■ **Dataset items**:

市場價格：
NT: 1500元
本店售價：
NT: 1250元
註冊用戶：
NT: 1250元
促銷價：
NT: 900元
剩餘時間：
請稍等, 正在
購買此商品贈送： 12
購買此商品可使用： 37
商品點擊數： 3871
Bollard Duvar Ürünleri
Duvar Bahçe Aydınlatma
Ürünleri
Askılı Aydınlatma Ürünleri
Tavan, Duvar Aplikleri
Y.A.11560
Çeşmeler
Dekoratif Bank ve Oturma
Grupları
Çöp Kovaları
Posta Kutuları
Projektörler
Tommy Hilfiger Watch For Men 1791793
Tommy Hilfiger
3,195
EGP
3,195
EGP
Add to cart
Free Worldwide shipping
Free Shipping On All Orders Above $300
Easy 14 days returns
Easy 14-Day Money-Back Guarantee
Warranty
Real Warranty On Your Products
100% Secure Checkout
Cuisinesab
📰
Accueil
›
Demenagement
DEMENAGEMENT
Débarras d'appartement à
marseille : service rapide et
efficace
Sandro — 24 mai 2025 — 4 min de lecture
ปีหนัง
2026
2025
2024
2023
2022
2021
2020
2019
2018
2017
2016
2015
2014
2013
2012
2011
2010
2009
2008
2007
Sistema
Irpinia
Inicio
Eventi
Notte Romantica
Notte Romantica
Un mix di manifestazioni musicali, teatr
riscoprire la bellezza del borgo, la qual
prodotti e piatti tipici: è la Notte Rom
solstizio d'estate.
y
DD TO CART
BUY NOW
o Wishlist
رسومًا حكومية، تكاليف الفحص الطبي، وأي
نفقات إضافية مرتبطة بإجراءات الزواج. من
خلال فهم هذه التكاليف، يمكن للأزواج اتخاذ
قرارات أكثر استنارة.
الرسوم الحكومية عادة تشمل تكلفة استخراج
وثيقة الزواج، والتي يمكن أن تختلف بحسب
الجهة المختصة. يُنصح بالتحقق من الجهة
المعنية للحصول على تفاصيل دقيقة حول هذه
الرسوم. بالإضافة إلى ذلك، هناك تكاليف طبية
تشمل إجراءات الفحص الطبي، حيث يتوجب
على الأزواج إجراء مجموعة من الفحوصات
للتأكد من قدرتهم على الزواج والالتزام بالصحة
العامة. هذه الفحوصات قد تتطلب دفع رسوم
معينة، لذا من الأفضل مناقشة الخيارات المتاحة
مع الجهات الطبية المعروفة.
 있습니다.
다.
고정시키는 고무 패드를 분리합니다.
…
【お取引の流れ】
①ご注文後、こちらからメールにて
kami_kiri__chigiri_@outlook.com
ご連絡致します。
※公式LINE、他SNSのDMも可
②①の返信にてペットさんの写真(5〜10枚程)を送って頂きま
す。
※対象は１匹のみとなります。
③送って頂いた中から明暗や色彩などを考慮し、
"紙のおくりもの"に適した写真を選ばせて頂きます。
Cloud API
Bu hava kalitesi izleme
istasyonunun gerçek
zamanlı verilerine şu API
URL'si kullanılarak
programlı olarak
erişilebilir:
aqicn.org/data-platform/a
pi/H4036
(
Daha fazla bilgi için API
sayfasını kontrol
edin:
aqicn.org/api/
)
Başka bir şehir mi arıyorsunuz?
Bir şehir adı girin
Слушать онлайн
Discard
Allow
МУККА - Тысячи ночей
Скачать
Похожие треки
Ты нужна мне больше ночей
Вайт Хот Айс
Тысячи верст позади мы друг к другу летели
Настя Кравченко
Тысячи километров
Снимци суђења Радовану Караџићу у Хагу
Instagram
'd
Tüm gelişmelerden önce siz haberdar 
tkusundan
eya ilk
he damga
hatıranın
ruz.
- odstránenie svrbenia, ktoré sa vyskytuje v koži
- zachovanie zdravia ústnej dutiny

■ **To do**: Find the lines above holding the word "şehir" and show them.

■ **Task answer**:
Başka bir şehir mi arıyorsunuz?
Bir şehir adı girin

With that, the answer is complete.